Miss Veegaete’s dress dangling against the wardrobe door would be all silvery by now, but I did not dare sneak inside to take a look. The attic had come alive. The rafters creaked from one end of the house to the other. I told myself it was the pigeons.
Outside, the neighbours’ dog barked at the stars and rattled its bowl. It was a bad-tempered, ugly creature, but I was grateful for the noise.
The night wore on. The cold rose up from the ground, penetrating the walls. The atmosphere was rife with little ticks and sighs; the kitchen utensils seemed to be vying for space, clicking and rattling like so many blackbirds singing to claim their territory. The moon was setting, and in the attic an inky blackness started pouring from all the cupboards and chests, cascading down the stairs. I couldn’t see a thing. All around me the dark pressed up against the walls, rustling behind cupboards and nibbling at the woodwork. Rats or mice behind the skirting boards. Perhaps.

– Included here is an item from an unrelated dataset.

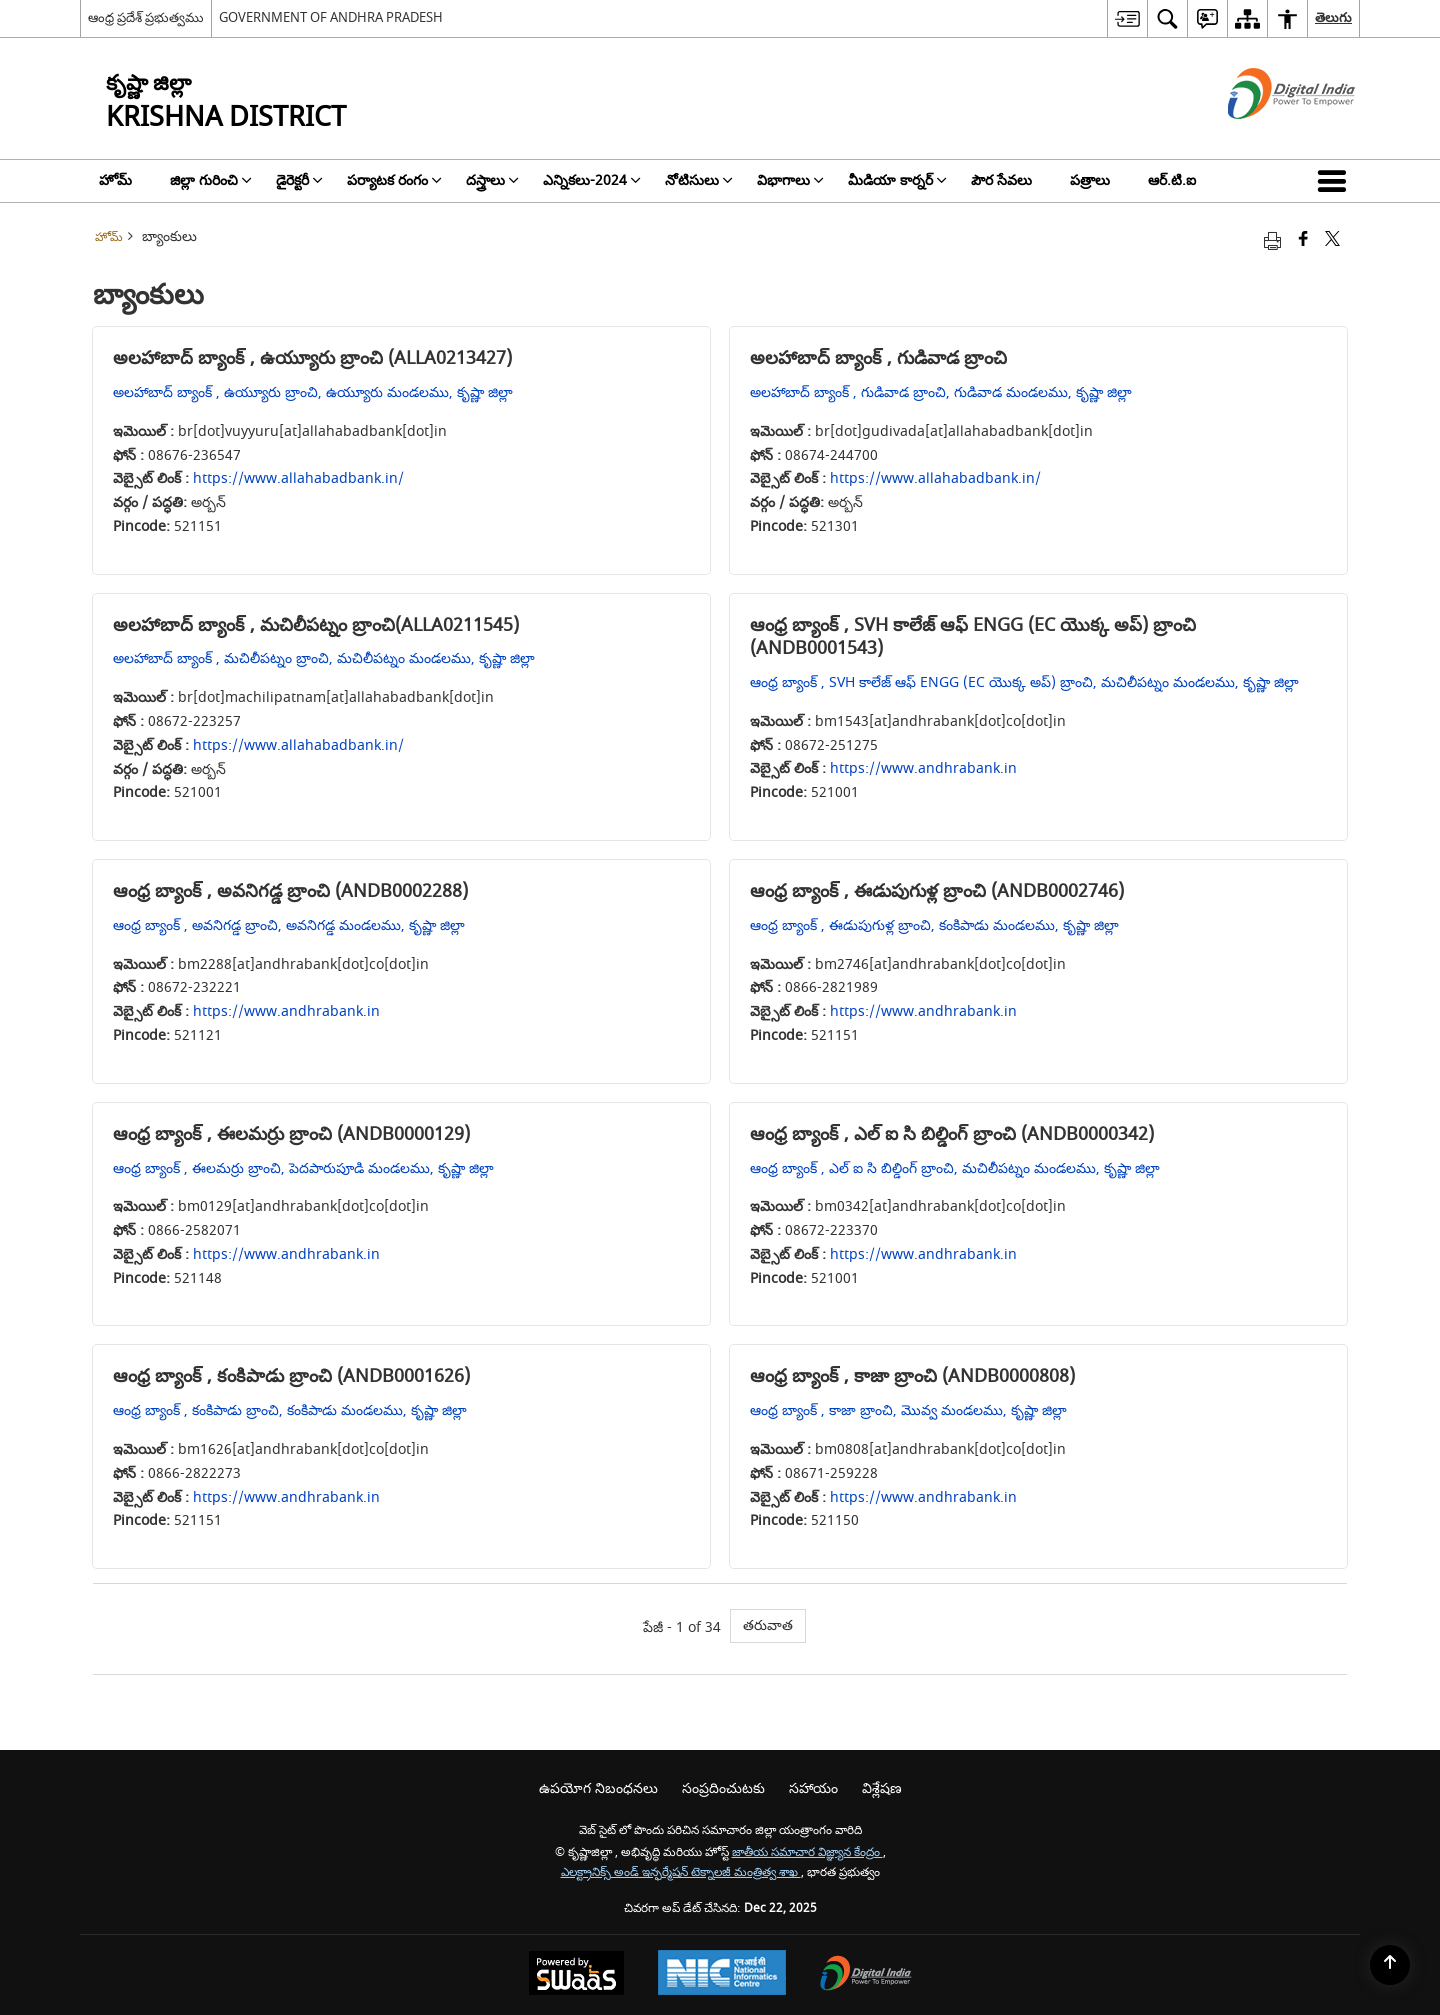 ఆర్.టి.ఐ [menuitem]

I considered my options: count up to ten thousand, say, or do some more praying, or pretend that fairies really existed and I could make any wish I pleased. What if it worked? What if all the stuff that fell off the table were to band together? A strip of suede. A tuft of fur. What if all the snippets of serge joined forces with a couple of buttons? They could enlist the tangle of basting threads on the floor, and bribe a dozen thimbles while they were at it. They could invade the table drawer and conspire with the lame zippers. Murder in
reverse. A new perspective. A more bearable tomb. So he would stop roaming the house in his stockinged feet, all the way from attic to basement, pausing at my door, deathly quiet, jealous of me – Marcel to a tee but for the eyes which I got from my mother. Until finally I was numbed by sleep and my head dropped like the lid on the travelling trunk.